Columbia Engineering researchers have experimentally demonstrated for the first time that it is possible to electrically contact an atomically thin two-dimensional (2D) material only along its one-dimensional (1D) edge, rather than contacting it from the top, which has been the conventional approach. With this new contact architecture, they have developed a new assembly technique for layered materials that prevents contamination at the interfaces, and, using graphene as the model 2D material, show that these two methods in combination result in the cleanest graphene yet realized.

After first encapsulating graphene in boron nitride, the multilayer stack is etched to expose only the very edge of the two-dimensional graphene layer. Electrical contact is then made by metalizing along this one-dimensional edge. Credit: Columbia Engineering; Illustration, Cory Dean

Science – One-Dimensional Electrical Contact to a Two-Dimensional Material

In this work, says Cory Dean, who led the research as a postdoc at Columbia and is now an assistant professor at The City College of New York, the team solved both the contact and contamination problems at once. “One of the greatest assets of 2D materials such as graphene is that being only one atom thick, we have direct access to its electronic properties. At the same time, this can be one of its worst features since this makes the material extremely sensitive to its environment. Any external contamination quickly degrades performance. The need to protect graphene from unwanted disorder, while still allowing electrical access, has been the most significant roadblock preventing development of graphene-based technologies. By making contact only to the 1D edge of graphene, we have developed a fundamentally new way to bridge our 3D world to this fascinating 2D world, without disturbing its inherent properties. This virtually eliminates external contamination and finally allows graphene to show its true potential in electronic devices”

The researchers fully encapsulated the 2D graphene layer in a sandwich of thin insulating boron nitride crystals, employing a new technique in which crystal layers are stacked one-by-one. “Our approach for assembling these heterostructures completely eliminates any contamination between layers,” Dean explains, “which we confirmed by cross-sectioning the devices and imaging them in a transmission electron microscope with atomic resolution.”

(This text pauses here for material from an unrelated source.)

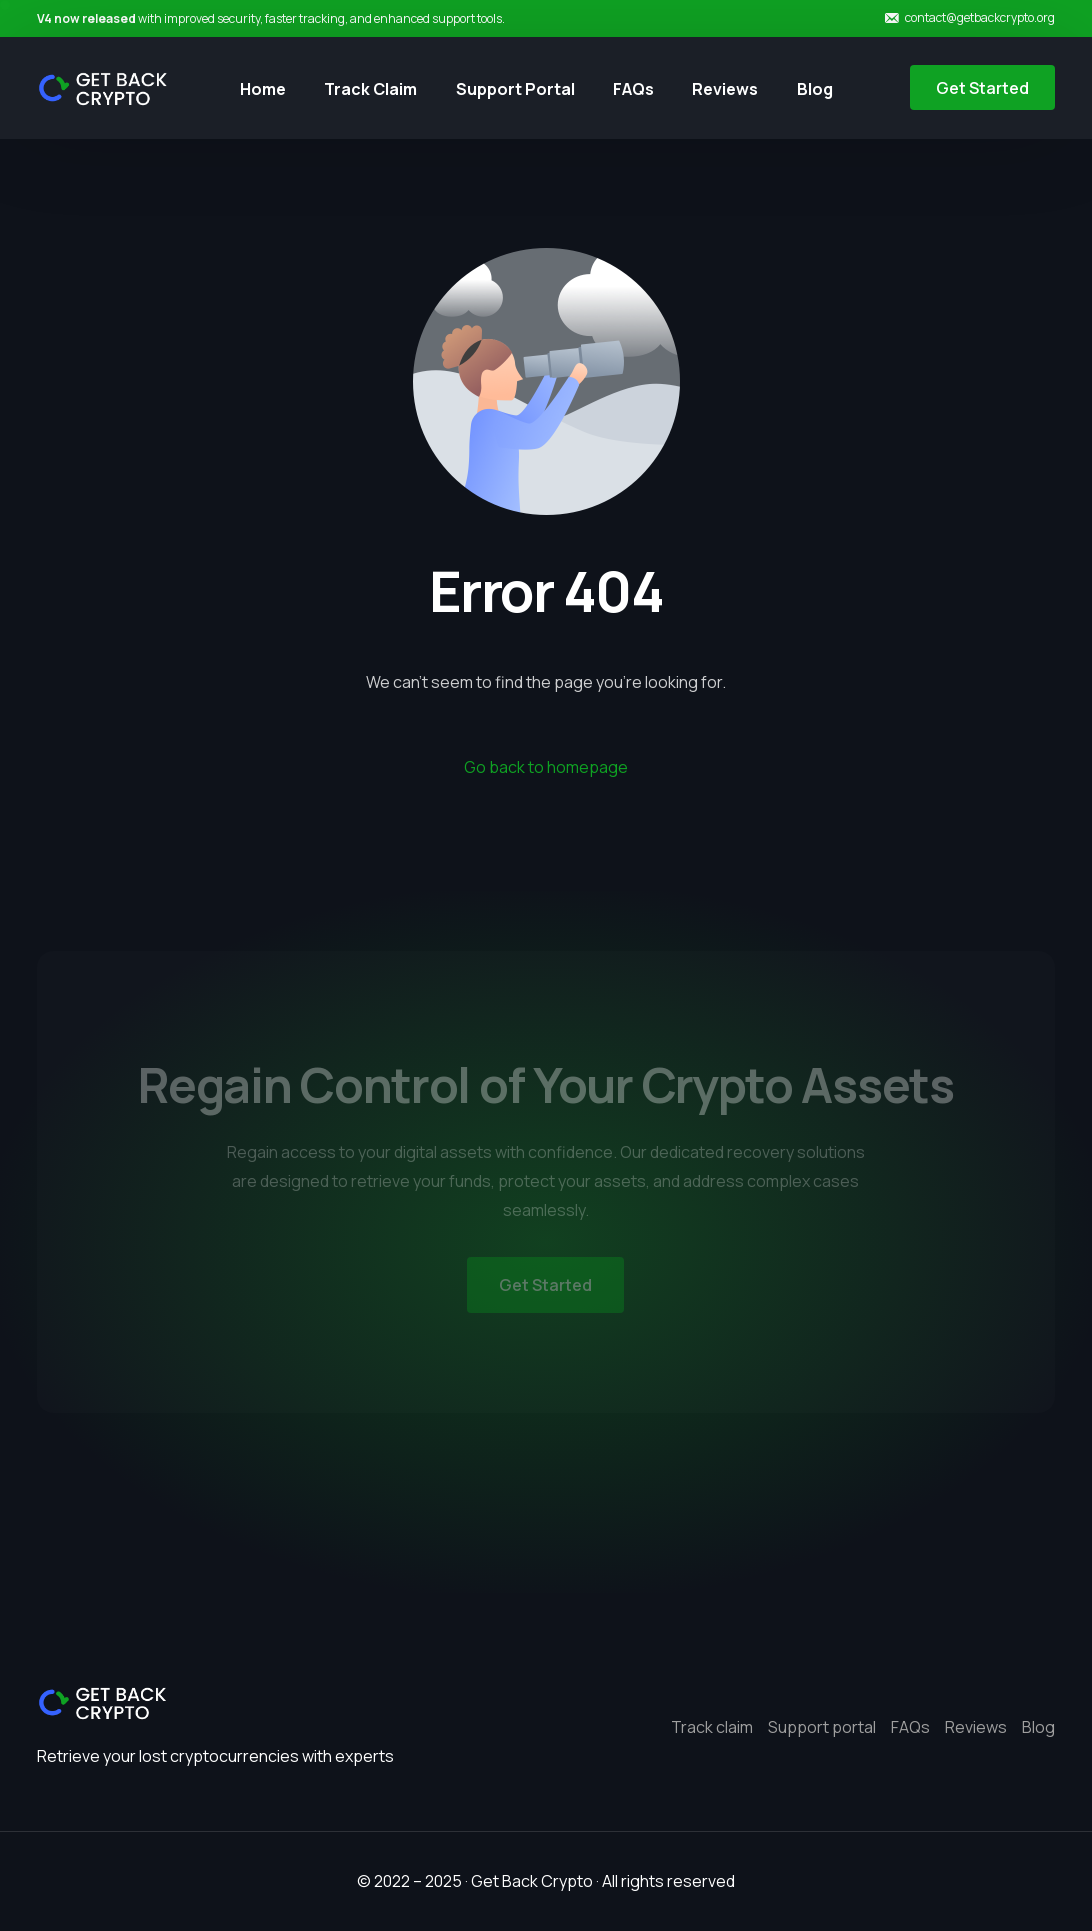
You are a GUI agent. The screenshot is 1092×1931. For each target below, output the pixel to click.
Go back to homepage (546, 767)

Once they created the stack, they etched it to expose the edge of the graphene layer, and then evaporated metal onto the edge to create the electrical contact. By making contact along the edge, the team realized a 1D interface between the 2D active layer and 3D metal electrode. And, even though electrons entered only at the 1D atomic edge of the graphene sheet, the contact resistance was remarkably low, reaching 100 Ohms per micron of contact width—a value smaller than what can be achieved for contacts at the graphene top surface.

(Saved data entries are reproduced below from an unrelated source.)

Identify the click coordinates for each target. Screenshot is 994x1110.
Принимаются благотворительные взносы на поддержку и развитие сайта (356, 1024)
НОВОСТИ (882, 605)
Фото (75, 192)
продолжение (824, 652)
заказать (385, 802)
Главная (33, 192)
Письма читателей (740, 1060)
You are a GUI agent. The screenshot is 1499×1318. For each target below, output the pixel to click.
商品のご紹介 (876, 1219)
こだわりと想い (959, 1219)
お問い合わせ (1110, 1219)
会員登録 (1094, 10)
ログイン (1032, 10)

With the two new techniques—the contact architecture through the 1D edge and the stacking assembly method that prevents contamination at the interfaces—the team was able to produce what they say is the “cleanest graphene yet realized.” At room temperature, these devices exhibit previously unachievable performance, including electron mobility at least twice as large as any conventional 2D electron system, and sheet resistivity less than 40 Ohms when sufficient charges are added to the sheet by electrostatic “gating.” Amazingly, this 2D sheet resistance corresponds to a “bulk” 3D resistivity smaller than that of any metal at room temperature. At low temperature, electrons travel through the team’s samples without scattering, a phenomenon known as ballistic transport. Ballistic transport, had previously been observed in samples close to one micrometer in size, but this work demonstrates the same behavior in samples as large as 20 micrometers. “So far this is limited purely by device size,” says Dean, “indicating that the true ‘intrinsic’ behavior is even better.”

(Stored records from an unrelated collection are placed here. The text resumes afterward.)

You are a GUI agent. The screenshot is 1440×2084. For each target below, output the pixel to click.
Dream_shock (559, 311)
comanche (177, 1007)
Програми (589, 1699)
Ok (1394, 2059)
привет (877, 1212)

The team is now working on applying these techniques to develop new hybrid materials by mechanical assembly and edge contact of hybrid materials drawing from the full suite of available 2D layered materials, including graphene, boron nitride, transition metal dichlcogenides (TMDCs), transition metal oxides (TMOs), and topological insulators (TIs). “We are taking advantage of the unprecedented performance we now routinely achieve in graphene-based devices to explore effects and applications related to ballistic electron transport over fantastically large length scales,” Dean adds. “With so much current research focused on developing new devices by integrating layered 2D systems, potential applications are incredible, from vertically structured transistors, tunneling based devices and sensors, photoactive hybrid materials, to flexible and transparent electronics.”

This is an illustration of an encapsulated two-dimensional graphene sheet that is electrically contacted only along its one-dimensional edge. Credit: Columbia Engineering; Illustration, James Hedberg and Cory Dean
Abstract

Heterostructures based on layering of two-dimensional (2D) materials such as graphene and hexagonal boron nitride represent a new class of electronic devices. Realizing this potential, however, depends critically on the ability to make high-quality electrical contact. Here, we report a contact geometry in which we metalize only the 1D edge of a 2D graphene layer. In addition to outperforming conventional surface contacts, the edge-contact geometry allows a complete separation of the layer assembly and contact metallization processes. In graphene heterostructures, this enables high electronic performance, including low-temperature ballistic transport over distances longer than 15 micrometers, and room-temperature mobility comparable to the theoretical phonon-scattering limit. The edge-contact geometry provides new design possibilities for multilayered structures of complimentary 2D materials.